Whatever the records say, give every one of them again exactly.

-- Opening Marker --

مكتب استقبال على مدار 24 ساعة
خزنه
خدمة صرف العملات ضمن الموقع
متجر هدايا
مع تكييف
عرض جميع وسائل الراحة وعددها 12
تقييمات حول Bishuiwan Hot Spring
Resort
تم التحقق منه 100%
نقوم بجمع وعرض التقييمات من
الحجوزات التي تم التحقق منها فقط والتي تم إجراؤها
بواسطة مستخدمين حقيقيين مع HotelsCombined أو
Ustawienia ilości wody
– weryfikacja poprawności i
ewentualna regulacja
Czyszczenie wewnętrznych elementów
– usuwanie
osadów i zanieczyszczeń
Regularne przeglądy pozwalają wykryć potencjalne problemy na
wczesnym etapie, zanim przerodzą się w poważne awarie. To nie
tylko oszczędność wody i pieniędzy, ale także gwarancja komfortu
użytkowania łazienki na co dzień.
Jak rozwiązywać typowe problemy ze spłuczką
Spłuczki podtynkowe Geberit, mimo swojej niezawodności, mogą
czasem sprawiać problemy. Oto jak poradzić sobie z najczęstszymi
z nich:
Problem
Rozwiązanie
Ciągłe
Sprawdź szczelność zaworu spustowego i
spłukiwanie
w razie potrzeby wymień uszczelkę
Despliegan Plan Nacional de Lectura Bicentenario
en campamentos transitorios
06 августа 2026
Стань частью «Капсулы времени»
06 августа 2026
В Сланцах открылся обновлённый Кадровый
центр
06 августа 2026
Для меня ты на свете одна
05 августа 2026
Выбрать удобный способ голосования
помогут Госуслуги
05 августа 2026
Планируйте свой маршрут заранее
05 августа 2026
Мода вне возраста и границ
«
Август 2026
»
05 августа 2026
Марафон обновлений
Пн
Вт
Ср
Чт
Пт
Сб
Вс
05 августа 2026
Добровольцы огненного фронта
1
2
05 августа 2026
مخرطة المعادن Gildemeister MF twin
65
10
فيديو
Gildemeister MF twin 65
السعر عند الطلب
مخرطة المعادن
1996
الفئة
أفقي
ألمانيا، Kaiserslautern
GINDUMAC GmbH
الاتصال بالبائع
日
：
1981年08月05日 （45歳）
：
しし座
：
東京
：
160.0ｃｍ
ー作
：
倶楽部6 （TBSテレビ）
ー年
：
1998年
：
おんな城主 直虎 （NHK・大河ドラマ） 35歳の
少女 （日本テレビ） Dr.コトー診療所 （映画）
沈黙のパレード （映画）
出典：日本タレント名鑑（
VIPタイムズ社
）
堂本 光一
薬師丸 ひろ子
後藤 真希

-- Closing Marker --

YOUR RESPONSE ->
مكتب استقبال على مدار 24 ساعة
خزنه
خدمة صرف العملات ضمن الموقع
متجر هدايا
مع تكييف
عرض جميع وسائل الراحة وعددها 12
تقييمات حول Bishuiwan Hot Spring
Resort
تم التحقق منه 100%
نقوم بجمع وعرض التقييمات من
الحجوزات التي تم التحقق منها فقط والتي تم إجراؤها
بواسطة مستخدمين حقيقيين مع HotelsCombined أو
Ustawienia ilości wody
– weryfikacja poprawności i
ewentualna regulacja
Czyszczenie wewnętrznych elementów
– usuwanie
osadów i zanieczyszczeń
Regularne przeglądy pozwalają wykryć potencjalne problemy na
wczesnym etapie, zanim przerodzą się w poważne awarie. To nie
tylko oszczędność wody i pieniędzy, ale także gwarancja komfortu
użytkowania łazienki na co dzień.
Jak rozwiązywać typowe problemy ze spłuczką
Spłuczki podtynkowe Geberit, mimo swojej niezawodności, mogą
czasem sprawiać problemy. Oto jak poradzić sobie z najczęstszymi
z nich:
Problem
Rozwiązanie
Ciągłe
Sprawdź szczelność zaworu spustowego i
spłukiwanie
w razie potrzeby wymień uszczelkę
Despliegan Plan Nacional de Lectura Bicentenario
en campamentos transitorios
06 августа 2026
Стань частью «Капсулы времени»
06 августа 2026
В Сланцах открылся обновлённый Кадровый
центр
06 августа 2026
Для меня ты на свете одна
05 августа 2026
Выбрать удобный способ голосования
помогут Госуслуги
05 августа 2026
Планируйте свой маршрут заранее
05 августа 2026
Мода вне возраста и границ
«
Август 2026
»
05 августа 2026
Марафон обновлений
Пн
Вт
Ср
Чт
Пт
Сб
Вс
05 августа 2026
Добровольцы огненного фронта
1
2
05 августа 2026
مخرطة المعادن Gildemeister MF twin
65
10
فيديو
Gildemeister MF twin 65
السعر عند الطلب
مخرطة المعادن
1996
الفئة
أفقي
ألمانيا، Kaiserslautern
GINDUMAC GmbH
الاتصال بالبائع
日
：
1981年08月05日 （45歳）
：
しし座
：
東京
：
160.0ｃｍ
ー作
：
倶楽部6 （TBSテレビ）
ー年
：
1998年
：
おんな城主 直虎 （NHK・大河ドラマ） 35歳の
少女 （日本テレビ） Dr.コトー診療所 （映画）
沈黙のパレード （映画）
出典：日本タレント名鑑（
VIPタイムズ社
）
堂本 光一
薬師丸 ひろ子
後藤 真希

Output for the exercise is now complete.